Tsilhqot’in filmmaker helps document efforts to restore salmon passage

A Tsilhqot’in filmmaker is one of two local B.C. artists that the Big Bar Landslide Unified Command has collaborated with to capture the spirit and efforts of those who continue to dedicate their time to restore salmon passage.

Trevor Mack has edited together seven videos after working with the Unified Command for the past six days.

“It was difficult. It was fun,” Mack said.

“I got to go in the helicopter a few times, but one particular day I got to actually be the only person to get on the edge of the cliff where the rock scalers were scaling down 300 feet and I got to be harnessed up and I got to lean out in the cliff, holding my camera out as these awesome rock scalers are going down the cliff.”

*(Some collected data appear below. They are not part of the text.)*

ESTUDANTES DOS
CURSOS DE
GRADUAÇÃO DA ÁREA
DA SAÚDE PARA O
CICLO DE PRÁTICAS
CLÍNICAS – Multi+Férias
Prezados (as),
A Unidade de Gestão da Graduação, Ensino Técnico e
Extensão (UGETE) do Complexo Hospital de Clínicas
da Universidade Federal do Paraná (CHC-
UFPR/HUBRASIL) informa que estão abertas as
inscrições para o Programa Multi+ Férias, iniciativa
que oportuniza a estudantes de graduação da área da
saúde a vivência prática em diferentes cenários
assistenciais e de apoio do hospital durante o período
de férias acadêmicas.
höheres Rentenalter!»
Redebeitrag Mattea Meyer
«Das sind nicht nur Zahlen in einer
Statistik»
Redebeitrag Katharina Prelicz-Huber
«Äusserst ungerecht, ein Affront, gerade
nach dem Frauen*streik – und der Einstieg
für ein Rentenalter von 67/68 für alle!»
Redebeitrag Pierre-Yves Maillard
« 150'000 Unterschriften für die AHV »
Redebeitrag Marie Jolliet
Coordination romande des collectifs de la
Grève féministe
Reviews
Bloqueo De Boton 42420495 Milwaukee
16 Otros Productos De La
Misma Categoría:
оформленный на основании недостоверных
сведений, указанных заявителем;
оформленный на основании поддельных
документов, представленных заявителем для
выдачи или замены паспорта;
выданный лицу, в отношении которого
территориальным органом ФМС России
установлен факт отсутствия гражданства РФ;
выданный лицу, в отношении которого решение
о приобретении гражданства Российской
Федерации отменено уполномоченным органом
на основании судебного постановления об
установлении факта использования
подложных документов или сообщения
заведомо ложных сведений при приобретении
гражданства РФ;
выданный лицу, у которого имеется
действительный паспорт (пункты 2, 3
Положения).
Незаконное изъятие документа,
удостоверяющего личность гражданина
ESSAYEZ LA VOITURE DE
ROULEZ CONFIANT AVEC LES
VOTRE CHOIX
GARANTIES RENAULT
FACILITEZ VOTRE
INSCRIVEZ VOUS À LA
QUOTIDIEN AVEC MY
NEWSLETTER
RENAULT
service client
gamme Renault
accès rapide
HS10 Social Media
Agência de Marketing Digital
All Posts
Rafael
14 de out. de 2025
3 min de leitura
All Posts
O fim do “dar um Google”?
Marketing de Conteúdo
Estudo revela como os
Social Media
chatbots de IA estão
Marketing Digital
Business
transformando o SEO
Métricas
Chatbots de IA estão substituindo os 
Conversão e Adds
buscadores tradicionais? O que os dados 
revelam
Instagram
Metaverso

Being able to record the scalers Mack said he also gave them a GoPro that resulted in the capture of some incredible footage.

“Being in the whole middle of everything where the action is was exhilarating and it was fun, but it was hectic as I had to culminate hundreds of hours of footage that they had already shot into seven distinct videos with their own stories.”

Mack who returned from the area on Sunday said he hopes to return in the next month or so to create a larger, almost full-length documentary.

He said one of the reasons he wanted to do the project was because not only does his community of Tl’etinqox value and respect the salmon, the salmon is a valuable food source.

“I wanted to get right in the middle to see how all of this is happening and to see the salmon’s tenacity and effort to try so hard to swim hundreds, sometimes a thousand plus kilometers to get back to their spawning ground and in that process feed not only humans but the bears, the wolves, the cranes, and the nitrogen from their bodies feeding the trees,” Mack added.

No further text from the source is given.